Why Do we need Grad-Cams?
Have you been working on deep learning models like image classifiers or object detectors and ever wondered, “Wow! I am getting such a high (or low) accruacy on this dataset, but I have no clue of what is happening under the hood”.
In other words, our model may or may not be generalizing very well, and we may not have a clear explanation about what is going on. Grad-CAMs, introduced by Selvaraju et al. 2016, were specifically designed to produce visual explanations from a large class of Convolutional Neural Network (CNN)-based models. But now, methods exist to expand grad cams to other class of models, making Deep Learning models more transparent and explainable.
How do Grad-CAMs work? Visual Explanations to Deep learning
Grad-CAMs use the gradients of any target concept (say ‘dog’ in a classification network or a sequence of words in captioning network) flowing into the final convolutional layer to produce a coarse localization map highlighting the important regions in the image for predicting the concept.
Image data is easy to look at and validate results of the model, atleast for most images in common context, like bikes, chairs, street lamps, people and our favourite class, the cats and the dogs. Classes that are not easily visible to the eye of a layman, maybe harder to validate, especially since we do not understand which factor(s) are causing the model to predict the specific results.
Exploring Grad-CAM with pytorch-grad-cam
Grad-CAM (Gradient-weighted Class Activation Mapping) is a popular technique in computer vision that provides insights into the decision-making process of deep neural networks. In this blog post, we’ll explore Grad-CAM using the pytorch-grad-cam
library and see how it can be applied to visualize the important regions of an image.
Using pytorch-grad-cam
pytorch-grad-cam is a powerful Python library developed by jacobgil that simplifies the process of applying Grad-CAM to a variety of neural network architectures. To get started, you can install the library using:
$ pip install grad-cam
More detailed installationa and usage guides can be found on the official website of pytorch-grad-cam.

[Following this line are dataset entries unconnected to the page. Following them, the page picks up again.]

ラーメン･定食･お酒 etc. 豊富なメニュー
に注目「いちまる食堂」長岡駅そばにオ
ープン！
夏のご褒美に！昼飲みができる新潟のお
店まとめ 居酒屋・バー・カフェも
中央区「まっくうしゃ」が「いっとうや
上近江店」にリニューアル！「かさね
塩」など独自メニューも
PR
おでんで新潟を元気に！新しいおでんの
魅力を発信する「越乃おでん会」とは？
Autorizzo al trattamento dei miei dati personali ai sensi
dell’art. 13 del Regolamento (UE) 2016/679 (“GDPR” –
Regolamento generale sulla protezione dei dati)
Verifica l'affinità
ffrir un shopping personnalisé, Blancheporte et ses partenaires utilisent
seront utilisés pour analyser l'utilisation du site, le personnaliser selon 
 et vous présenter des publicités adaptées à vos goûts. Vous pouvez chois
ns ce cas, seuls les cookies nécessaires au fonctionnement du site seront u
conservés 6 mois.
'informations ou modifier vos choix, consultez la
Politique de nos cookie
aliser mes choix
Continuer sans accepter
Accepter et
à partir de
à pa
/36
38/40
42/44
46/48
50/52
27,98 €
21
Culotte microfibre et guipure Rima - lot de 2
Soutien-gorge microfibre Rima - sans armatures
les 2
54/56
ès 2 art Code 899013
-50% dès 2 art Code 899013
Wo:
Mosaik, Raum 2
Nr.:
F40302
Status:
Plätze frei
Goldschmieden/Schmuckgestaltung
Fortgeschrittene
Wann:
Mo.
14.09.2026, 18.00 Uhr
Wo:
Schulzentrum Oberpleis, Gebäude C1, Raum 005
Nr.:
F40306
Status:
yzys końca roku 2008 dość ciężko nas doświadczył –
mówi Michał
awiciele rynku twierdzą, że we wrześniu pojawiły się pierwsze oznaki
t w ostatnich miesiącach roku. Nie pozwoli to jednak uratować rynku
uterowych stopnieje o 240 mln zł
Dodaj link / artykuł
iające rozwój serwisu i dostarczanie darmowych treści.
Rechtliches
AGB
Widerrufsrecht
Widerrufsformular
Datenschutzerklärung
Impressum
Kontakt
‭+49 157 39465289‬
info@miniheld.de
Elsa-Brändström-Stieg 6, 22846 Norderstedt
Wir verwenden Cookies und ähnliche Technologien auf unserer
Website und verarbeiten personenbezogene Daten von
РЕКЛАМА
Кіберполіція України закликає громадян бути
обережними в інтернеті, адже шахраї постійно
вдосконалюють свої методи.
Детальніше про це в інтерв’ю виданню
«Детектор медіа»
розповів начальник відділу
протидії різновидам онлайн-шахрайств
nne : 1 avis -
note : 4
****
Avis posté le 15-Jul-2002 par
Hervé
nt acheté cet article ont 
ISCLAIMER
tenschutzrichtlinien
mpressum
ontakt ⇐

Now, let’s dive into a simple example:
1. First we import the necessary modules
from pytorch_grad_cam import GradCAM
from pytorch_grad_cam.utils.model_targets import ClassifierOutputTarget
from pytorch_grad_cam.utils.image import show_cam_on_image
from torchvision.models import resnet50
2. Then we load the model, whose visual explanation we are interested in
# Load a pre-trained ResNet model
model = models.resnet50(pretrained=True)
# You can substitue your own model above.
3. Extract the final layer of your model
target_layers = [model.layer4[-1]]
# You can see the layers of your model by print(model)
4. Load and preprocess your image
# Create an input tensor image for your model..
image_path = '/dog-cat-image.jpg'
image = Image.open(image_path)
preprocess = transforms.Compose([
transforms.Resize((224, 224)),
transforms.ToTensor(),
])
input_tensor = preprocess(image)
input_batch = input_tensor.unsqueeze(0)

5. Visualize using Grad-CAM
# Construct the CAM object once, and then re-use it on many images:
cam = GradCAM(model=model, target_layers=target_layers)
grayscale_cam = cam(input_tensor=input_tensor, targets=targets)

6. Display results
grayscale_cam = grayscale_cam[0, :]
visualization = show_cam_on_image(rgb_img, grayscale_cam, use_rgb=True)
pytorch-grad-cam library also supports other visualization techniques [HiResCAM, ScoreCAM, GradCAMPlusPlus, AblationCAM, XGradCAM, EigenCAM, FullGrad] that can be imported as classes and used.
Explore the pytorch-grad-cam documentation for more advanced features and customization options.
Happy exploring with Grad-CAM and pytorch-grad-cam!